Azerbaijani military officer (1993–2020)

Shahin Huseinbala oglu Allahyarov (Şahin Hüseynbala oğlu Allahyarov) was an Azerbaijani military officer.

== Early life ==
Shahin Allahyarov was born on 29 January 1993, in Phashali, Shamakhi District of the Azerbaijan. He has been living in Guba region since 1995.

== Military service ==
Shahin Allahyarov took part in the 2020 Nagorno-Karabakh war, which started on 27 September. Participating in the Aras Valley campaign, he fought in the offensives in Jabrayil, and Fuzuli.
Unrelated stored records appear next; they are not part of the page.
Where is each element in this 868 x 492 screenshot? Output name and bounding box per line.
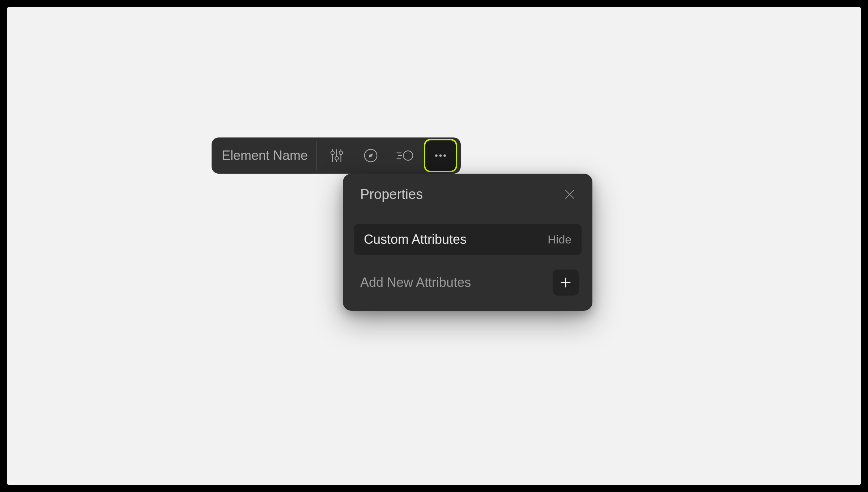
compass-icon [362,147,379,164]
toolbar-divider [316,141,317,170]
compass-button[interactable] [354,141,387,170]
plus-icon [558,275,573,290]
add-attributes-label: Add New Attributes [360,275,471,290]
canvas-frame: Element Name [7,7,861,485]
close-icon [562,187,577,202]
motion-icon [395,147,415,164]
more-icon [432,147,449,164]
svg-marker-7 [369,153,373,158]
custom-attributes-row: Custom Attributes Hide [354,224,582,255]
popover-title: Properties [360,187,423,202]
motion-button[interactable] [388,141,421,170]
popover-header: Properties [343,174,592,213]
more-button[interactable] [424,139,457,172]
svg-point-14 [443,154,446,157]
properties-popover: Properties Custom Attributes Hide Add Ne… [343,174,592,311]
svg-point-12 [435,154,438,157]
close-button[interactable] [560,184,579,204]
add-attributes-row: Add New Attributes [354,255,582,296]
hide-toggle[interactable]: Hide [548,233,571,246]
add-attribute-button[interactable] [553,270,579,296]
svg-point-3 [331,151,335,155]
sliders-icon [328,147,345,164]
svg-point-11 [403,151,413,160]
svg-point-4 [335,157,339,160]
svg-point-5 [339,151,343,155]
element-toolbar: Element Name [212,137,461,174]
svg-point-13 [439,154,442,157]
element-name-label[interactable]: Element Name [222,148,316,163]
sliders-button[interactable] [320,141,353,170]
custom-attributes-label: Custom Attributes [364,232,467,247]
popover-body: Custom Attributes Hide Add New Attribute… [343,213,592,311]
Shahin Allahyarov was shot on November 1, 2020, during a combat mission in Shusha between Armenian and Azerbaijani servicemen.

== Awards ==
- Allahyarov was awarded the title of the Hero of the Patriotic War on 9 December 2020, by the decree of the President Aliyev.
- Allahyarov was awarded the For Fatherland Medal for the second time on 15 December 2020, by the decree of the President Aliyev.
- Allahyarov was awarded the For the Liberation of Shusha Medal on 29 December 2020, by the decree of the President Aliyev.